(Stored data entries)

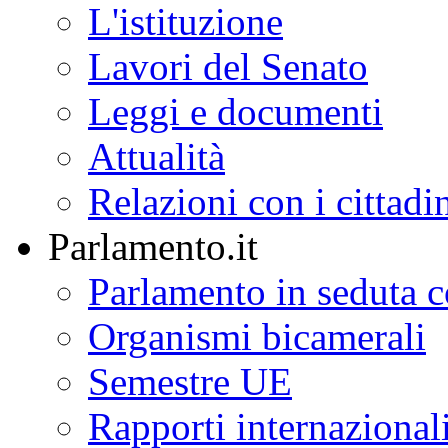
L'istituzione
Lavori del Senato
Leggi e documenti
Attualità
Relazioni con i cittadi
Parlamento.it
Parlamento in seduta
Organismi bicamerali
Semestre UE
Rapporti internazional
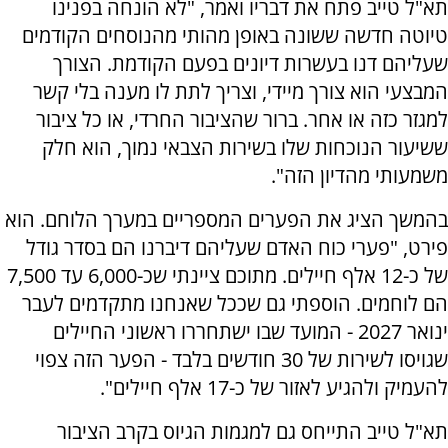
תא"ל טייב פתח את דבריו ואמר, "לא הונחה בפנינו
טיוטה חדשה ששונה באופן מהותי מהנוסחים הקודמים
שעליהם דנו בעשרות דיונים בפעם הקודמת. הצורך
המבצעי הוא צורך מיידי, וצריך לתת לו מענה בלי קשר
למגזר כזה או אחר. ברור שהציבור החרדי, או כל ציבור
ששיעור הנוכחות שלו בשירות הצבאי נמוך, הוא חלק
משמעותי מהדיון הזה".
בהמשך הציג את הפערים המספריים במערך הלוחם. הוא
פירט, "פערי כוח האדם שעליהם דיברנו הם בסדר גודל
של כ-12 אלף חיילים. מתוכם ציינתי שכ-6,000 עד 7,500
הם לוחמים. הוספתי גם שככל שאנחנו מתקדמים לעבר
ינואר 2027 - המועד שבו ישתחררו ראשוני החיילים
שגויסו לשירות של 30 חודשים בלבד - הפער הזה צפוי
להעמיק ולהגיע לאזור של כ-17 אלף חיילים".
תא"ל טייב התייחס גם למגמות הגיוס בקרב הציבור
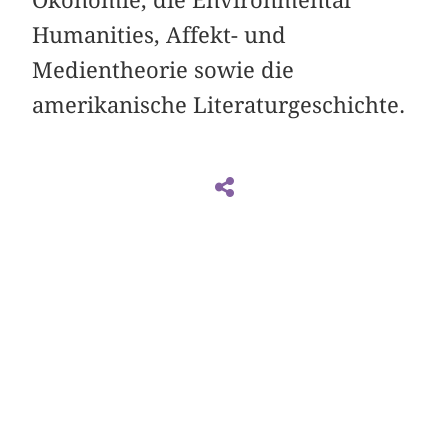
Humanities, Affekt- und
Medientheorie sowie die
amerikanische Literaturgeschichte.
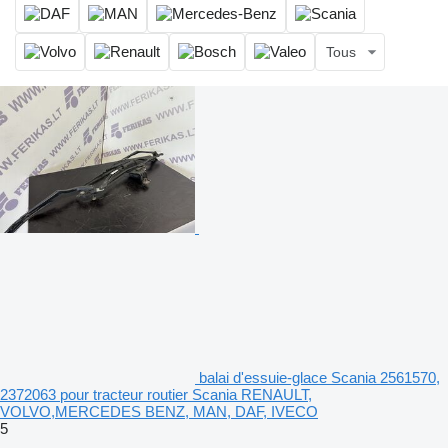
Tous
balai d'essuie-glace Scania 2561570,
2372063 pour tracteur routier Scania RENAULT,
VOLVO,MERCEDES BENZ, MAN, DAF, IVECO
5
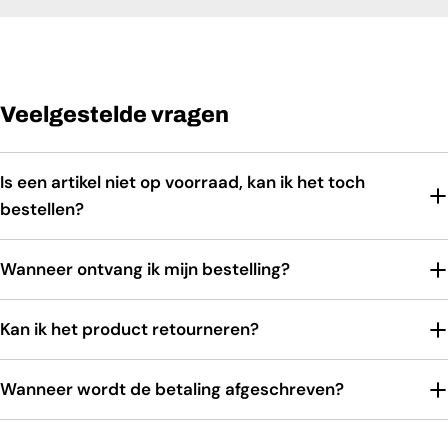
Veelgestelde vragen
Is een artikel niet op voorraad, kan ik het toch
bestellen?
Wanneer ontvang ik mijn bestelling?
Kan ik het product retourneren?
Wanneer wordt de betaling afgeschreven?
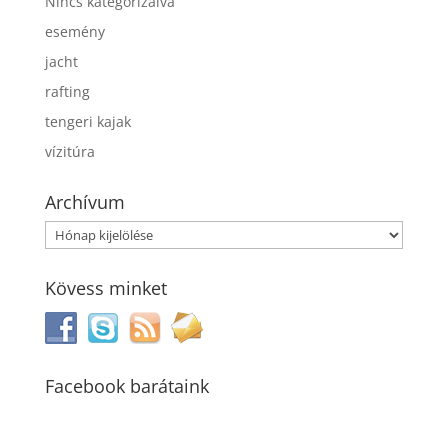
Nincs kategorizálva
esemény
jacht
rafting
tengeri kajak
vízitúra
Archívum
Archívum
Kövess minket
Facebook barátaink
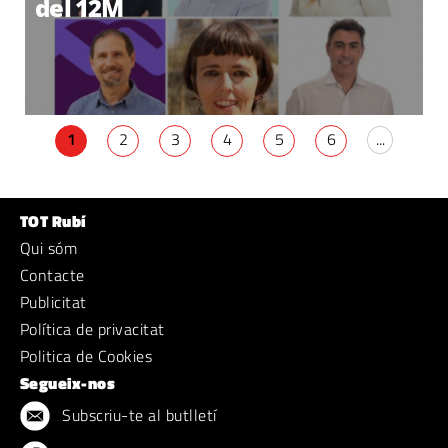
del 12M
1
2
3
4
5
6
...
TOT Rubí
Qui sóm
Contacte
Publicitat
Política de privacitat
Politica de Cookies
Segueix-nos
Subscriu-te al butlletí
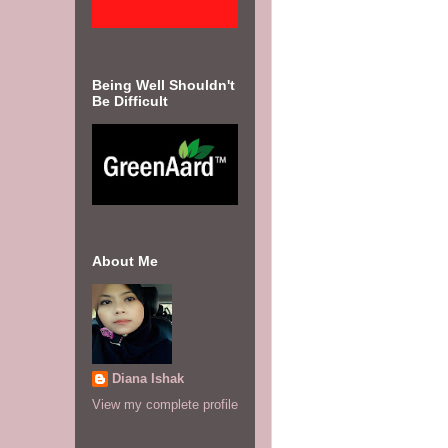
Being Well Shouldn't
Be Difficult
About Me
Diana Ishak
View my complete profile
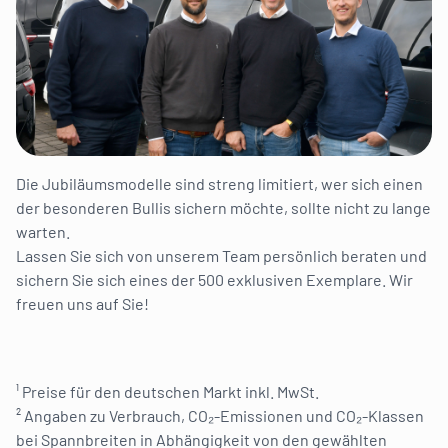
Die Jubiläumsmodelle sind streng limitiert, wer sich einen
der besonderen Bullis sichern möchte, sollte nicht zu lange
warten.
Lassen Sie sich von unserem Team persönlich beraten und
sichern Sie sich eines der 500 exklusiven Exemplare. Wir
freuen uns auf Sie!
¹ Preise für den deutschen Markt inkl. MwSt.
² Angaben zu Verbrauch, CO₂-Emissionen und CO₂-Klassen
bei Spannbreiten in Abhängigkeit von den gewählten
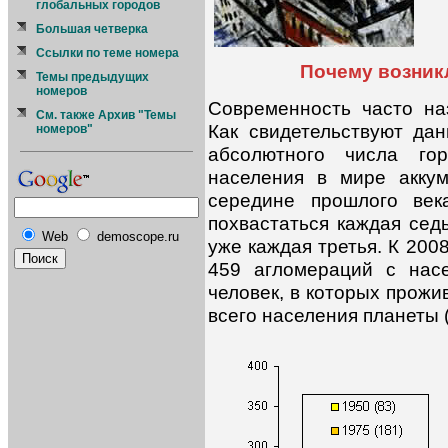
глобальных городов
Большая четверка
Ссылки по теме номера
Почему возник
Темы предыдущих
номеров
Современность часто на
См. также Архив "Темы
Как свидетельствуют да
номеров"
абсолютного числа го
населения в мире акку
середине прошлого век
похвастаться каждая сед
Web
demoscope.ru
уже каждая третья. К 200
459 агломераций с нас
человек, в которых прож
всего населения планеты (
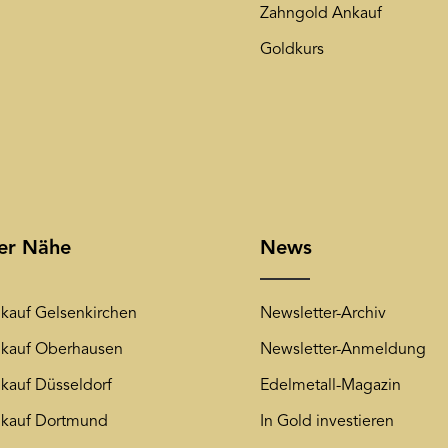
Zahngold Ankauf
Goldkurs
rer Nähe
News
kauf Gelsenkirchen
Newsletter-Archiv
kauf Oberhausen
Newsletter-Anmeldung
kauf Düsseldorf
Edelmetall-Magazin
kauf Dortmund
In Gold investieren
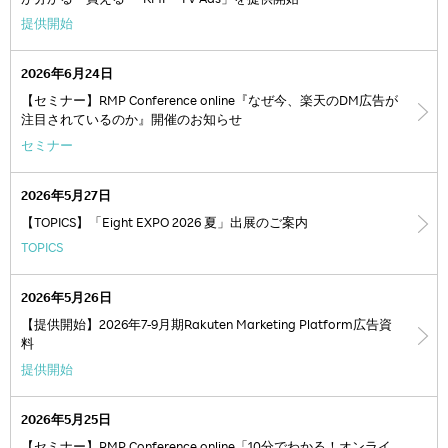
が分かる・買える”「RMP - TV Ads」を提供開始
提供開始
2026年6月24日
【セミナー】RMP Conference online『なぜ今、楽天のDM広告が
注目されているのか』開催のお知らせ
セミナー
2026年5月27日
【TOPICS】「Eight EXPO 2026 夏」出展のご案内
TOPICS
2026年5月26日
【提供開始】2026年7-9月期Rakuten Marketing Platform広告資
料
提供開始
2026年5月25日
...
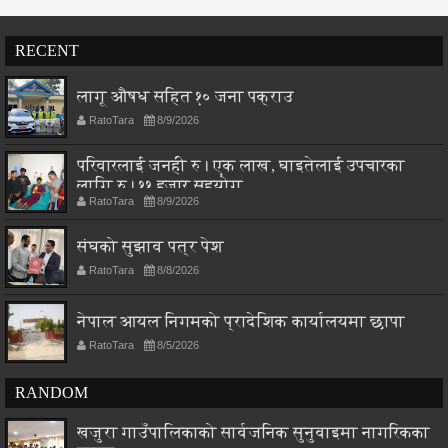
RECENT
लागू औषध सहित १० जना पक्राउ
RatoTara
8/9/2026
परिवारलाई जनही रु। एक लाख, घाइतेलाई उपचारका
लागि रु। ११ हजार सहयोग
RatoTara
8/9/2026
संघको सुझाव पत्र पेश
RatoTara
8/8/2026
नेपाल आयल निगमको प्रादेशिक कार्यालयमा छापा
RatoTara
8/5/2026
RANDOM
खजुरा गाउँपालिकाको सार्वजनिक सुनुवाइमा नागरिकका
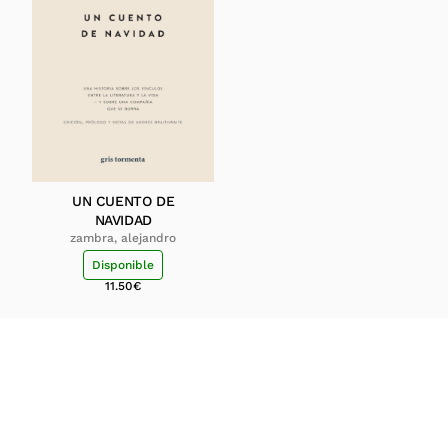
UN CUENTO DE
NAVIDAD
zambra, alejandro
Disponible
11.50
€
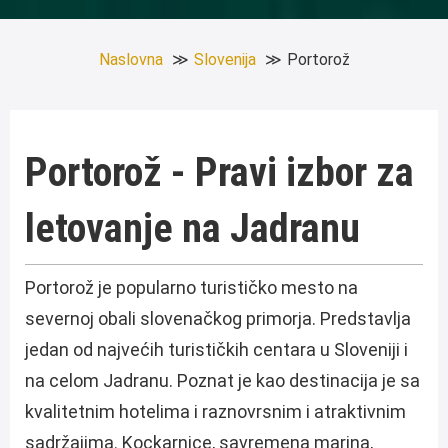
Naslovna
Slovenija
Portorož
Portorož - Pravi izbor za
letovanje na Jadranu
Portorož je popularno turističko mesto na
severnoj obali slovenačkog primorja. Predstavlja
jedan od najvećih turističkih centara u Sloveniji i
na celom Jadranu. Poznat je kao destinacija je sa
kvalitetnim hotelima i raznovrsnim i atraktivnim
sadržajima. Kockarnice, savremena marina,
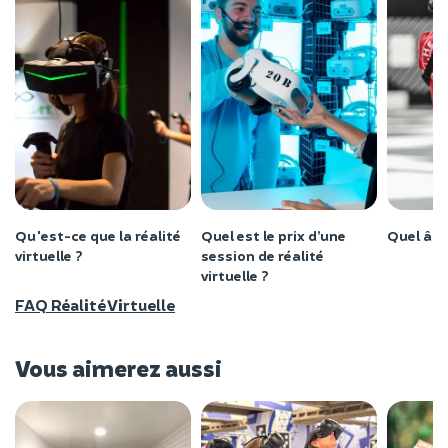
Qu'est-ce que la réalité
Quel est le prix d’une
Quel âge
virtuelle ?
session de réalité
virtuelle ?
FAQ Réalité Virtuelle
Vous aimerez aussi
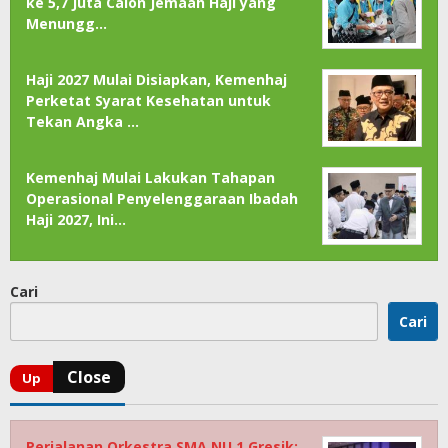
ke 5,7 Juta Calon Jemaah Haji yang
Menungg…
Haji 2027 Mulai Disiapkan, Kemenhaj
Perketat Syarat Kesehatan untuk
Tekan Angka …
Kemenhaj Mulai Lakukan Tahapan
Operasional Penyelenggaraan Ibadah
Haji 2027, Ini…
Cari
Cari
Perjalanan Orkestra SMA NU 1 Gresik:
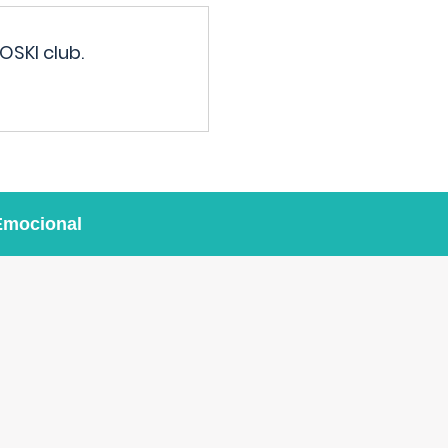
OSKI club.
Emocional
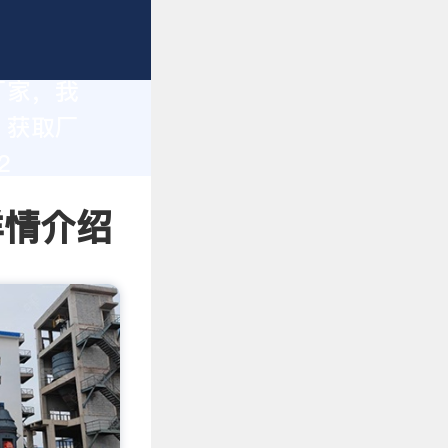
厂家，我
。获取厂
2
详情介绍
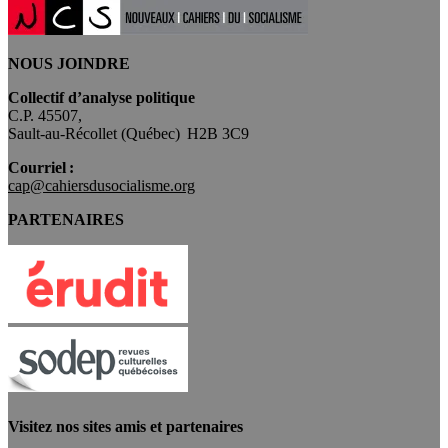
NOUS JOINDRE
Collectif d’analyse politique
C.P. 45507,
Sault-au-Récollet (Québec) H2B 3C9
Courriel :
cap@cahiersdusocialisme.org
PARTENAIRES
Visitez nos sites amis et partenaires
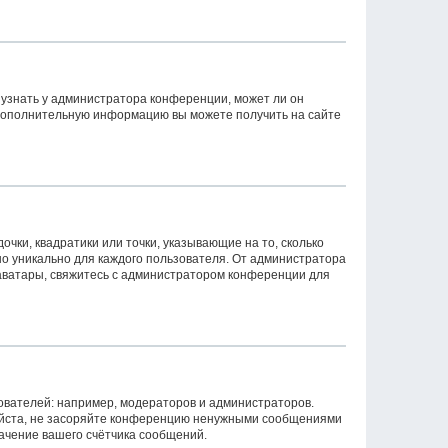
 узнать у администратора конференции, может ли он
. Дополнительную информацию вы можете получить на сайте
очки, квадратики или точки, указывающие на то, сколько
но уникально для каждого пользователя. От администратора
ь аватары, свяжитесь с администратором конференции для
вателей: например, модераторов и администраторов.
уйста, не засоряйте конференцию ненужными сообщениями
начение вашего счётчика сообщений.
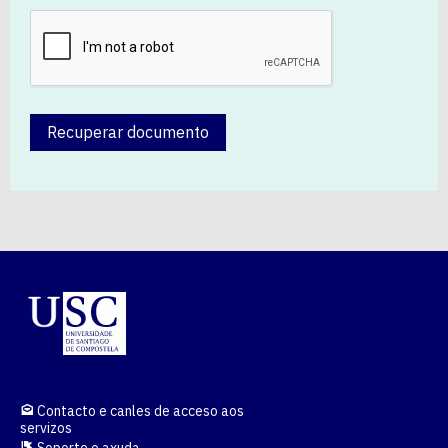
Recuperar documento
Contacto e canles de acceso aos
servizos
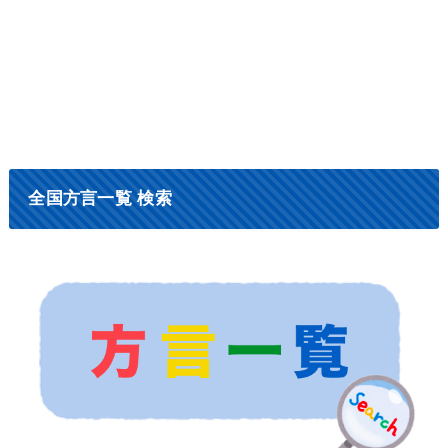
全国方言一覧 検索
* * *
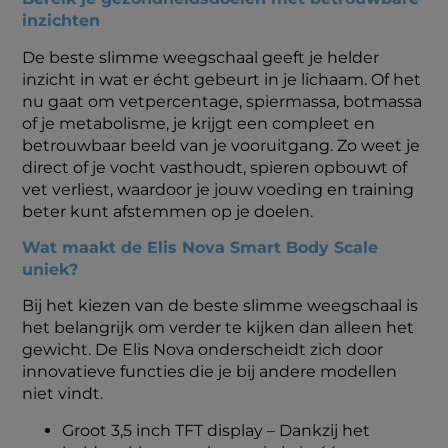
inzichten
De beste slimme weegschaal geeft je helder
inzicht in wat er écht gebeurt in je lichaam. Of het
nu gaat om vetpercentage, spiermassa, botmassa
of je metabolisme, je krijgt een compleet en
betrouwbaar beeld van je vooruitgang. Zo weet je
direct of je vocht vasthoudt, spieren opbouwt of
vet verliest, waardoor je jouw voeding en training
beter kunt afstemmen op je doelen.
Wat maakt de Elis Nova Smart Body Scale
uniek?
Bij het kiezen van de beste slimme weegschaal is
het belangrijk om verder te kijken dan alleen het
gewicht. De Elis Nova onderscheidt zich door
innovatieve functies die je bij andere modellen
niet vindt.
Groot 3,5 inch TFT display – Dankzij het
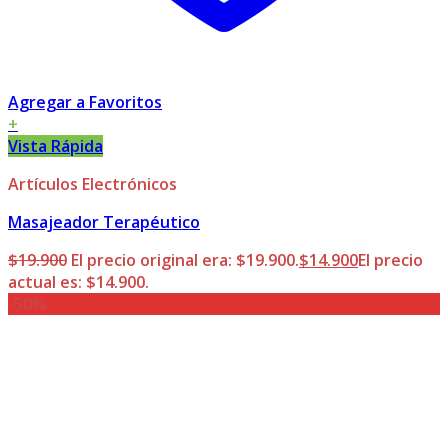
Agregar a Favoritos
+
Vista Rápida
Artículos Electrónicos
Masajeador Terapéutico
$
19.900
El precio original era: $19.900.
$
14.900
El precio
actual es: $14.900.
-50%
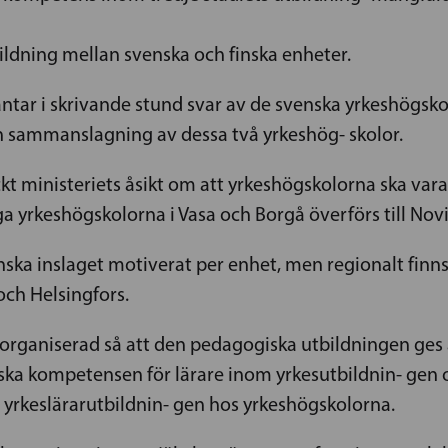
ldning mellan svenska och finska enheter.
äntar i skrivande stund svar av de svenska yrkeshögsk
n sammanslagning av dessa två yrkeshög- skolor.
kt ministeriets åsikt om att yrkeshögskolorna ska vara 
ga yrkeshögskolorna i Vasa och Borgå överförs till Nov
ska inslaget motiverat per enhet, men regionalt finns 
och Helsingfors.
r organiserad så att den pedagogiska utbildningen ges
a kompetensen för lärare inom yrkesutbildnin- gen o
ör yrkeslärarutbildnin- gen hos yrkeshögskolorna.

_WHAT YOU SHOULD DO_: Where in the records above does the word "yrkeshögskolorna" appear? Copy each line that holds it.

_RESPONSE BELOW_:
kt ministeriets åsikt om att yrkeshögskolorna ska vara 
ga yrkeshögskolorna i Vasa och Borgå överförs till Nov
ör yrkeslärarutbildnin- gen hos yrkeshögskolorna.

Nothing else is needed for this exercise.